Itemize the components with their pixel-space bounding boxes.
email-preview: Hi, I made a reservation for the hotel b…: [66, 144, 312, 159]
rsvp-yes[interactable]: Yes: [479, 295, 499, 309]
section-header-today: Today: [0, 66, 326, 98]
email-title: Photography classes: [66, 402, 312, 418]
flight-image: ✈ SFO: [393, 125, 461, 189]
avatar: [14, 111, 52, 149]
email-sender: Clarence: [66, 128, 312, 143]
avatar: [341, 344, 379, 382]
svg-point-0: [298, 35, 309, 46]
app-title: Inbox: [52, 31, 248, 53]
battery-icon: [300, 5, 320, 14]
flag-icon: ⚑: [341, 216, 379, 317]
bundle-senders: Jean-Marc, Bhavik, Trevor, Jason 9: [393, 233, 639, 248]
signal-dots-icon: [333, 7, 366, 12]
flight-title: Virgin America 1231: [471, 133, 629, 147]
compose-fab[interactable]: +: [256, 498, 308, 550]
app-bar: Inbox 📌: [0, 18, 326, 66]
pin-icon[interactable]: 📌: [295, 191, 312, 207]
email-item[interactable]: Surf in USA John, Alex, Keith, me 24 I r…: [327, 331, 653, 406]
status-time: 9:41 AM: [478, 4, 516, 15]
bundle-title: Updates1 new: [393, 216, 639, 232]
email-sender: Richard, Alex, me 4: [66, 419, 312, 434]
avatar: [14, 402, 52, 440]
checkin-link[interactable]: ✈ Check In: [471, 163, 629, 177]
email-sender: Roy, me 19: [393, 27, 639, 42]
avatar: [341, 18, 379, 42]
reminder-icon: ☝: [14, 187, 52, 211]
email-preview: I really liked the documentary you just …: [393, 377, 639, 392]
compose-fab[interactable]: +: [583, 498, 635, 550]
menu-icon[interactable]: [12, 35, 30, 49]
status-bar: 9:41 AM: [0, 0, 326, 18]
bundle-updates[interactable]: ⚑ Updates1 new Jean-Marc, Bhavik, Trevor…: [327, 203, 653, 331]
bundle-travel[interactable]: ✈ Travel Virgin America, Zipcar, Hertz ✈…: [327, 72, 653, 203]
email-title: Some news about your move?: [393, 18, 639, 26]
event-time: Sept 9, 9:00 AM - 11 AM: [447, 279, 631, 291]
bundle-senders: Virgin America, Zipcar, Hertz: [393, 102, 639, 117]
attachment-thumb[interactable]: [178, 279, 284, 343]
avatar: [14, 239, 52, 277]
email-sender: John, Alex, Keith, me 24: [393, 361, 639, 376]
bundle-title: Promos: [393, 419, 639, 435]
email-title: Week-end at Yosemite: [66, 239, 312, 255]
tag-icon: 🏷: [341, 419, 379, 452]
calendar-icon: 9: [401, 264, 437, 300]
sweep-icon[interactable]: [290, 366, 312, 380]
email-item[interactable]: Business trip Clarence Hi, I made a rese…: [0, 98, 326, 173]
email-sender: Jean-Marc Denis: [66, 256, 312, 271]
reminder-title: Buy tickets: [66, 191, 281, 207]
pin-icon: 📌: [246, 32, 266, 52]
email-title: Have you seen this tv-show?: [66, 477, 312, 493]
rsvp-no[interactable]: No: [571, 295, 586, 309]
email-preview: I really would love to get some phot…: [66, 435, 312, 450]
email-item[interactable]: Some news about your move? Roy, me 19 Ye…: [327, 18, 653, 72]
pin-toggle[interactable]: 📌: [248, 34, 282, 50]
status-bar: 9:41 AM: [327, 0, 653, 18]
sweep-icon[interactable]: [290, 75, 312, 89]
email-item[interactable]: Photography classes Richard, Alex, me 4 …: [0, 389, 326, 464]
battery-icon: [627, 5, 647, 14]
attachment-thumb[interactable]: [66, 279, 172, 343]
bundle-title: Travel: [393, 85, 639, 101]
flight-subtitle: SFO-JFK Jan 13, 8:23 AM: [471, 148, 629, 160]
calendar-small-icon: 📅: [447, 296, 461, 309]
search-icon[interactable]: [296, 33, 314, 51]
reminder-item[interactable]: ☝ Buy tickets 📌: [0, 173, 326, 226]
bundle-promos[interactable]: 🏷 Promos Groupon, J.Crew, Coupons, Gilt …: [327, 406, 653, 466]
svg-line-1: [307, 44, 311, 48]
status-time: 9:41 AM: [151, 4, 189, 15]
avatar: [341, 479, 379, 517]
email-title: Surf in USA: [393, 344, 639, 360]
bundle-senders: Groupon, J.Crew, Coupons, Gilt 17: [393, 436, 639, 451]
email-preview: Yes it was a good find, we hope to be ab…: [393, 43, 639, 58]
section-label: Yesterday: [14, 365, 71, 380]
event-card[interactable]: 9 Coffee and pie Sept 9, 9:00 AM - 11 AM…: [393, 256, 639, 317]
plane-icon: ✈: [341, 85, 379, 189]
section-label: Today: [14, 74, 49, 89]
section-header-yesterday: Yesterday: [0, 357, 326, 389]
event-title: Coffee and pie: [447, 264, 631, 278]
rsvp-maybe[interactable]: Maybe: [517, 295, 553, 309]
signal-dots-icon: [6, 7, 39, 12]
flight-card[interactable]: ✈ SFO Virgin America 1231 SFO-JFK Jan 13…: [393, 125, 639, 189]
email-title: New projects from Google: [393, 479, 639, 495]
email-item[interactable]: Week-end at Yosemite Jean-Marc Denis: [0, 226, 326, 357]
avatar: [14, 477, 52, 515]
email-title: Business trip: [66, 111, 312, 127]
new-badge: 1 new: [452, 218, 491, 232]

-----

**WORK INSTRUCTIONS:** None of the records may be omitted or altered when they are given again.

**ANSWER FOR THIS EXERCISE:**
Itemize the components with their pixel-space bounding boxes.
email-preview: Hi, I made a reservation for the hotel b…: [66, 144, 312, 159]
rsvp-yes[interactable]: Yes: [479, 295, 499, 309]
section-header-today: Today: [0, 66, 326, 98]
email-title: Photography classes: [66, 402, 312, 418]
flight-image: ✈ SFO: [393, 125, 461, 189]
avatar: [14, 111, 52, 149]
email-sender: Clarence: [66, 128, 312, 143]
avatar: [341, 344, 379, 382]
svg-point-0: [298, 35, 309, 46]
app-title: Inbox: [52, 31, 248, 53]
battery-icon: [300, 5, 320, 14]
flag-icon: ⚑: [341, 216, 379, 317]
bundle-senders: Jean-Marc, Bhavik, Trevor, Jason 9: [393, 233, 639, 248]
signal-dots-icon: [333, 7, 366, 12]
flight-title: Virgin America 1231: [471, 133, 629, 147]
compose-fab[interactable]: +: [256, 498, 308, 550]
app-bar: Inbox 📌: [0, 18, 326, 66]
pin-icon[interactable]: 📌: [295, 191, 312, 207]
email-item[interactable]: Surf in USA John, Alex, Keith, me 24 I r…: [327, 331, 653, 406]
status-time: 9:41 AM: [478, 4, 516, 15]
bundle-title: Updates1 new: [393, 216, 639, 232]
email-sender: Richard, Alex, me 4: [66, 419, 312, 434]
avatar: [14, 402, 52, 440]
checkin-link[interactable]: ✈ Check In: [471, 163, 629, 177]
email-sender: Roy, me 19: [393, 27, 639, 42]
avatar: [341, 18, 379, 42]
reminder-icon: ☝: [14, 187, 52, 211]
email-preview: I really liked the documentary you just …: [393, 377, 639, 392]
compose-fab[interactable]: +: [583, 498, 635, 550]
menu-icon[interactable]: [12, 35, 30, 49]
status-bar: 9:41 AM: [0, 0, 326, 18]
bundle-updates[interactable]: ⚑ Updates1 new Jean-Marc, Bhavik, Trevor…: [327, 203, 653, 331]
bundle-travel[interactable]: ✈ Travel Virgin America, Zipcar, Hertz ✈…: [327, 72, 653, 203]
email-title: Some news about your move?: [393, 18, 639, 26]
event-time: Sept 9, 9:00 AM - 11 AM: [447, 279, 631, 291]
bundle-senders: Virgin America, Zipcar, Hertz: [393, 102, 639, 117]
attachment-thumb[interactable]: [178, 279, 284, 343]
avatar: [14, 239, 52, 277]
email-sender: John, Alex, Keith, me 24: [393, 361, 639, 376]
bundle-title: Promos: [393, 419, 639, 435]
email-title: Week-end at Yosemite: [66, 239, 312, 255]
tag-icon: 🏷: [341, 419, 379, 452]
calendar-icon: 9: [401, 264, 437, 300]
sweep-icon[interactable]: [290, 366, 312, 380]
email-item[interactable]: Business trip Clarence Hi, I made a rese…: [0, 98, 326, 173]
email-sender: Jean-Marc Denis: [66, 256, 312, 271]
reminder-title: Buy tickets: [66, 191, 281, 207]
pin-icon: 📌: [246, 32, 266, 52]
email-title: Have you seen this tv-show?: [66, 477, 312, 493]
rsvp-no[interactable]: No: [571, 295, 586, 309]
email-preview: I really would love to get some phot…: [66, 435, 312, 450]
email-item[interactable]: Some news about your move? Roy, me 19 Ye…: [327, 18, 653, 72]
pin-toggle[interactable]: 📌: [248, 34, 282, 50]
status-bar: 9:41 AM: [327, 0, 653, 18]
sweep-icon[interactable]: [290, 75, 312, 89]
email-item[interactable]: Photography classes Richard, Alex, me 4 …: [0, 389, 326, 464]
battery-icon: [627, 5, 647, 14]
attachment-thumb[interactable]: [66, 279, 172, 343]
bundle-title: Travel: [393, 85, 639, 101]
flight-subtitle: SFO-JFK Jan 13, 8:23 AM: [471, 148, 629, 160]
calendar-small-icon: 📅: [447, 296, 461, 309]
search-icon[interactable]: [296, 33, 314, 51]
reminder-item[interactable]: ☝ Buy tickets 📌: [0, 173, 326, 226]
bundle-promos[interactable]: 🏷 Promos Groupon, J.Crew, Coupons, Gilt …: [327, 406, 653, 466]
svg-line-1: [307, 44, 311, 48]
status-time: 9:41 AM: [151, 4, 189, 15]
avatar: [341, 479, 379, 517]
email-title: Surf in USA: [393, 344, 639, 360]
bundle-senders: Groupon, J.Crew, Coupons, Gilt 17: [393, 436, 639, 451]
email-preview: Yes it was a good find, we hope to be ab…: [393, 43, 639, 58]
section-label: Yesterday: [14, 365, 71, 380]
event-card[interactable]: 9 Coffee and pie Sept 9, 9:00 AM - 11 AM…: [393, 256, 639, 317]
plane-icon: ✈: [341, 85, 379, 189]
section-label: Today: [14, 74, 49, 89]
section-header-yesterday: Yesterday: [0, 357, 326, 389]
event-title: Coffee and pie: [447, 264, 631, 278]
rsvp-maybe[interactable]: Maybe: [517, 295, 553, 309]
signal-dots-icon: [6, 7, 39, 12]
flight-card[interactable]: ✈ SFO Virgin America 1231 SFO-JFK Jan 13…: [393, 125, 639, 189]
email-title: New projects from Google: [393, 479, 639, 495]
email-item[interactable]: Week-end at Yosemite Jean-Marc Denis: [0, 226, 326, 357]
avatar: [14, 477, 52, 515]
email-title: Business trip: [66, 111, 312, 127]
new-badge: 1 new: [452, 218, 491, 232]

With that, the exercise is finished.